For a number of reasons, you might desire to set up your company as an L.P.:

  • Liability Limitation: Similar to a corporation, an L.P. insulates the private assets of its limited partners from the obligations and liabilities of the business. A limited partnership must, however, have at least one general partner who is personally responsible for all legal actions brought against the L.P.
  • A limited partnership (L.P.) does not need to be rebuilt after each partner’s death, unlike a general partnership.
  • L.P.s are taxed as pass-through entities and are exempt from the double taxation that applies to corporations. As a result, there is no taxation of the L.P. itself. Instead, when partners receive a portion of the L.P.’s income, they are taxed in accordance with their personal tax bracket.
  • Late Submission: If a general partnership already exists and satisfies the aforementioned criteria, it may change at any moment to a limited partnership.

What Negative Effects Does Kansas Give to an L.P.?

There are some drawbacks to establishing your firm as an L.P., notwithstanding the restricted liability and potential to avoid the double taxation associated with corporations:

  • Fees and Filing: Unlike a general partnership or sole proprietorship, limited partnerships (L.P.s) need to file formation documents, pay some administrative fees (up to $150 for the initial filing, $50 annually for registration fees, and maybe retain legal counsel), and submit formation documents.
  • Default by a General Partner: A limited partnership must have at least one general partner who is personally accountable for any claims brought against the L.P., unlike a limited liability business or a limited liability partnership.

Is Withdrawal from a Limited Partnership an Option?

In contrast to a general partnership, a limited partnership allows a partner to leave the company without immediately dissolving it. This is merely one of the crucial characteristics that set a limited partnership apart from a general partnership.

Limited partners must notify the partnership and file the proper paperwork (i.e., documents related to the withdrawal) with the State when they intend to leave a limited partnership.

Additionally, the remaining limited partnership partners will need to replace the withdrawing partner.

In contrast, when a partner leaves a general partnership, the partnership will typically dissolve (come to an end). A general partnership may also end if one or more of its partners pass away or become disabled.

What Happens If I Have a Limited Partnership Dispute?

As was already mentioned, the degree of liability that can be attributed to each partner is one of the key differences between the three partnerships. This will make it easier to decide which partner should be held accountable for the partnership’s financial losses.
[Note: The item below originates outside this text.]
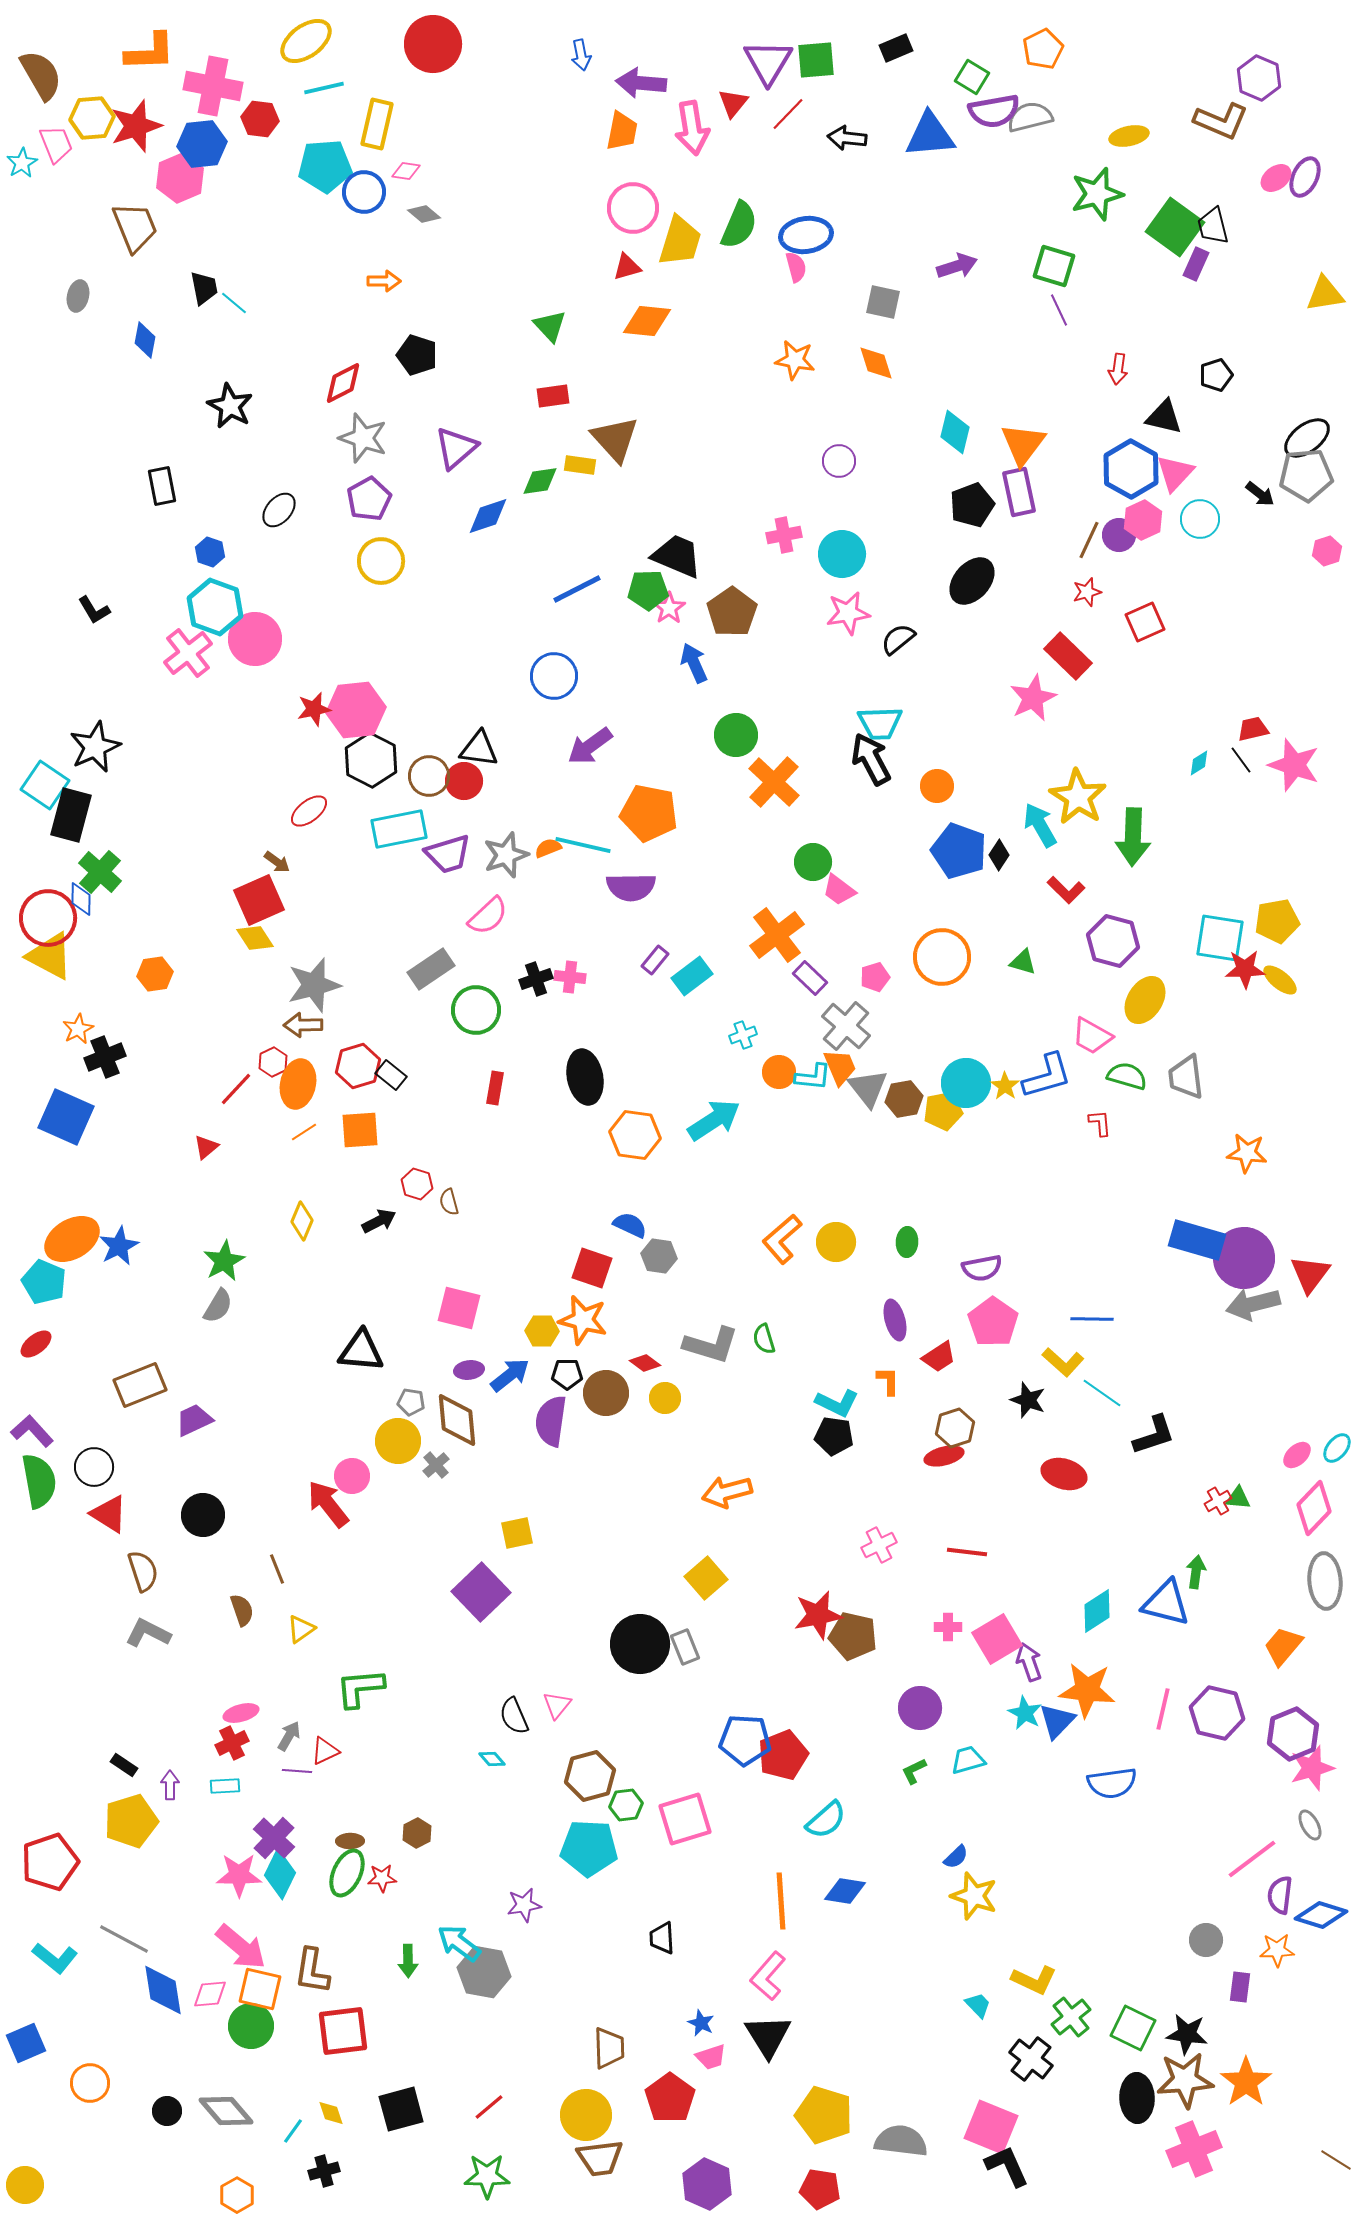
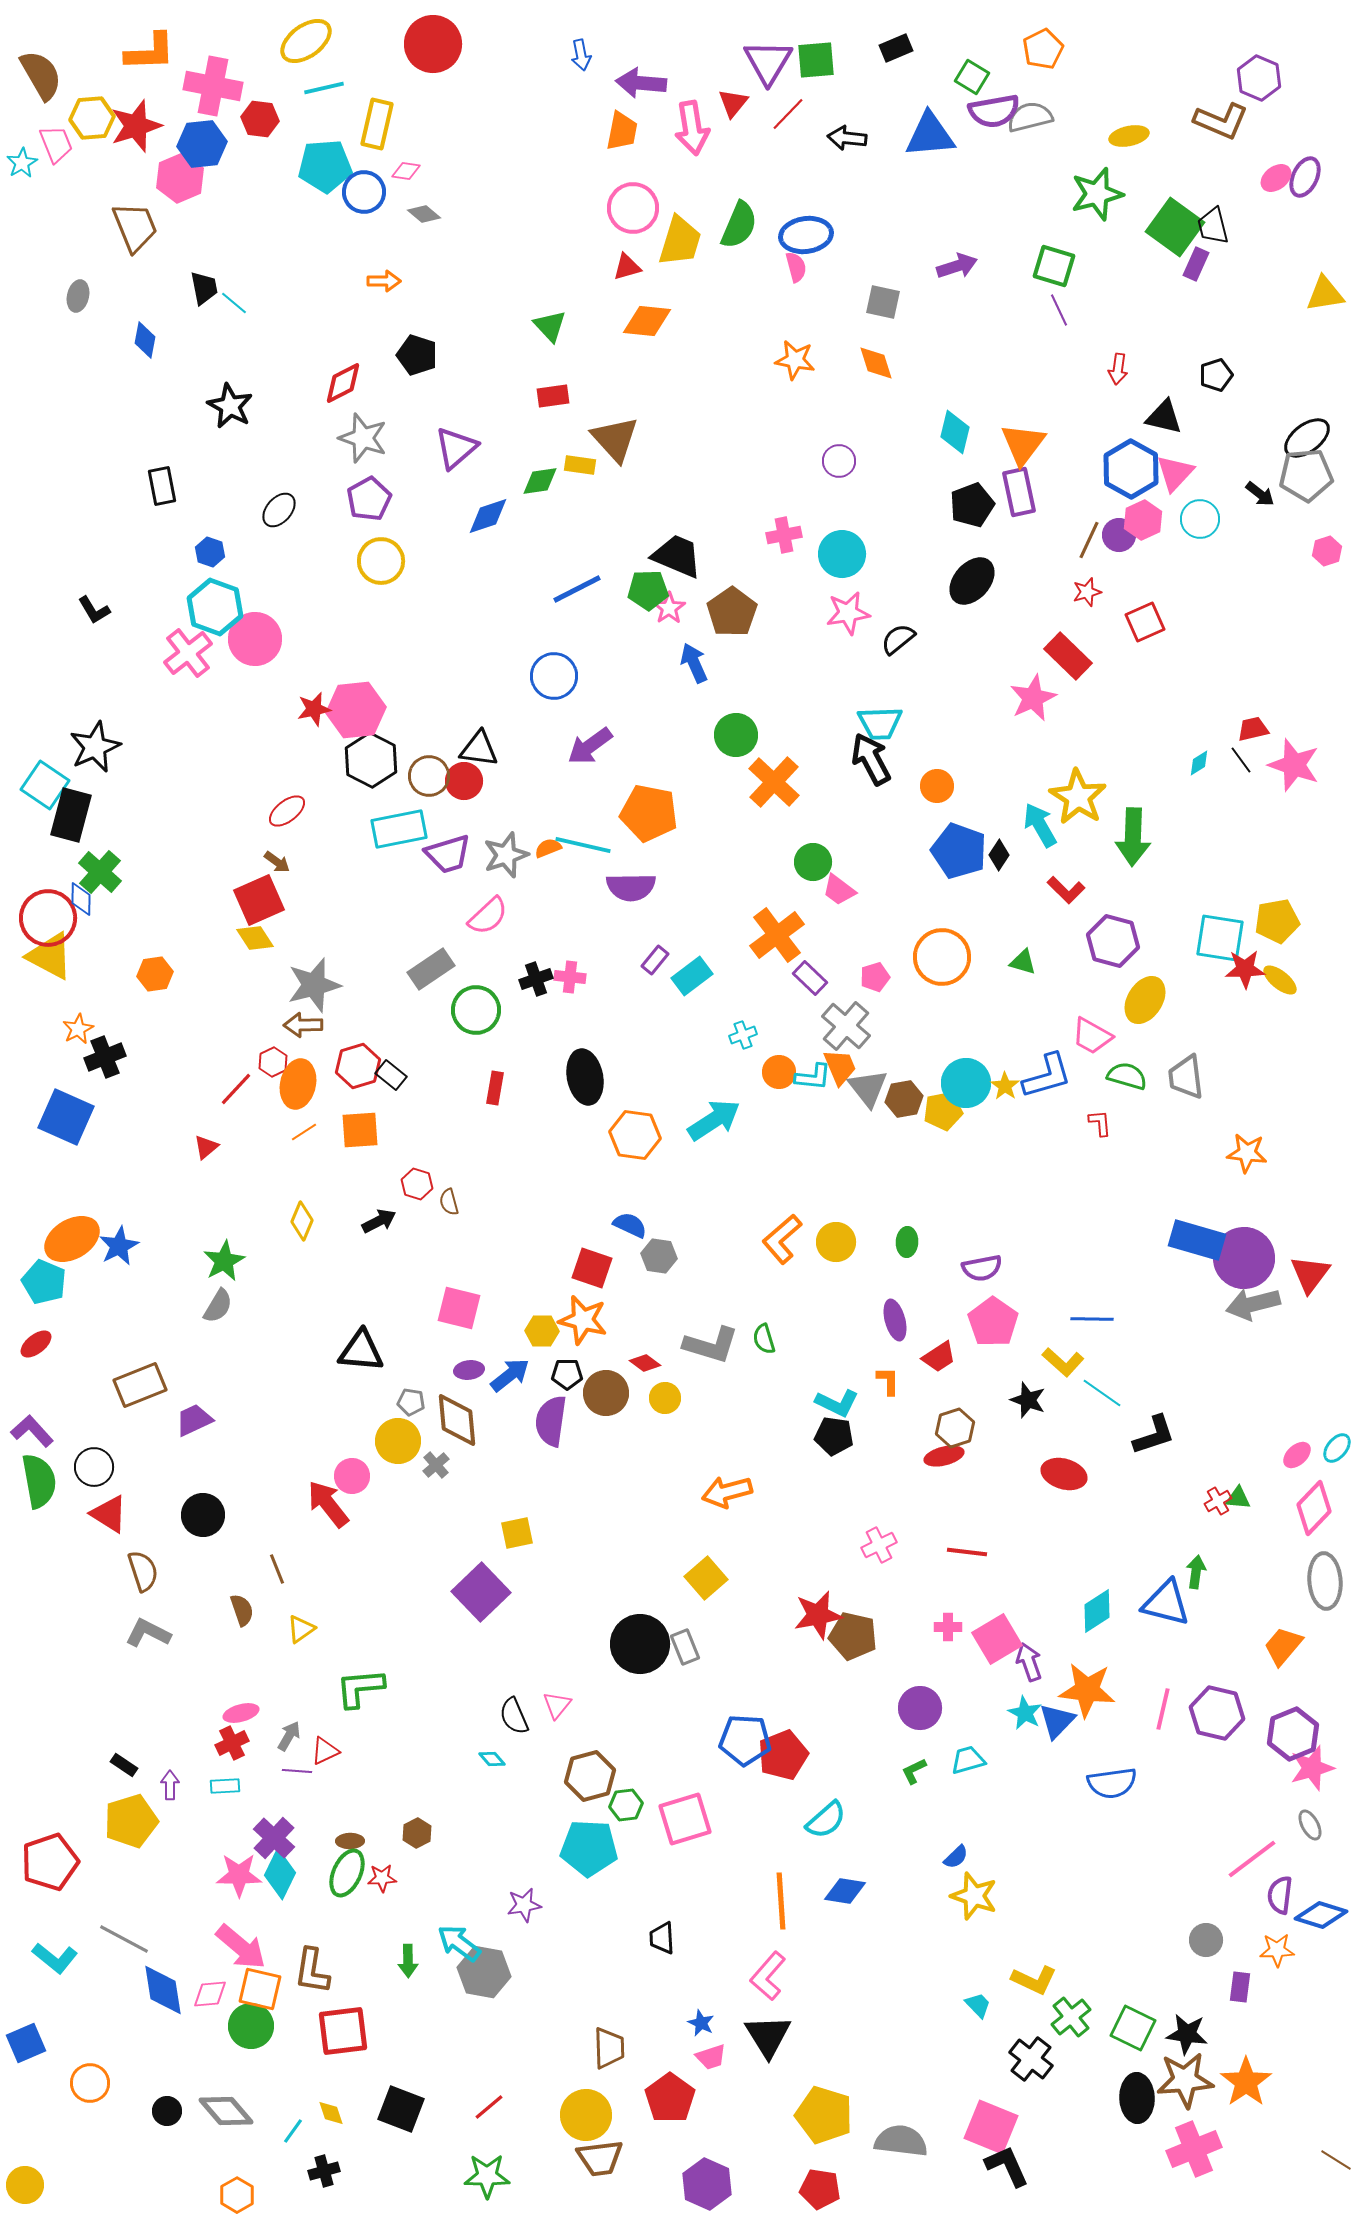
red ellipse at (309, 811): moved 22 px left
black square at (401, 2109): rotated 36 degrees clockwise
Limited partners often have liability limited to the amount of their contribution to the limited partnership. However, it is likely that a partner will be held personally responsible for any harm or losses they caused if they acted outside the bounds of their responsibilities as a limited partner.

For instance, a limited partner may be held personally responsible for their activities if they pretend to be a general partner and begin making management decisions or acting in that capacity toward a third party.

On the other hand, it is more probable that the overall limited partnership will be liable for any injuries or losses that follow if the limited partner was acting within the bounds of its obligations, which are often outlined by the provisions of an entity’s partnership agreement.

In rare circumstances, a partnership’s several participants may be held jointly liable for the partnership’s debts or for paying a plaintiff’s damages award. This will rely on the specific circumstances of the case, the liability agreement made and signed by a partner and their partnership organization, as well as the facts of the individual case.

Should I Employ an Attorney?

Contact a Kansas corporate attorney right now to acquire the assistance you require if you need legal counsel for business structuring. Use LegalMatch to find an attorney today.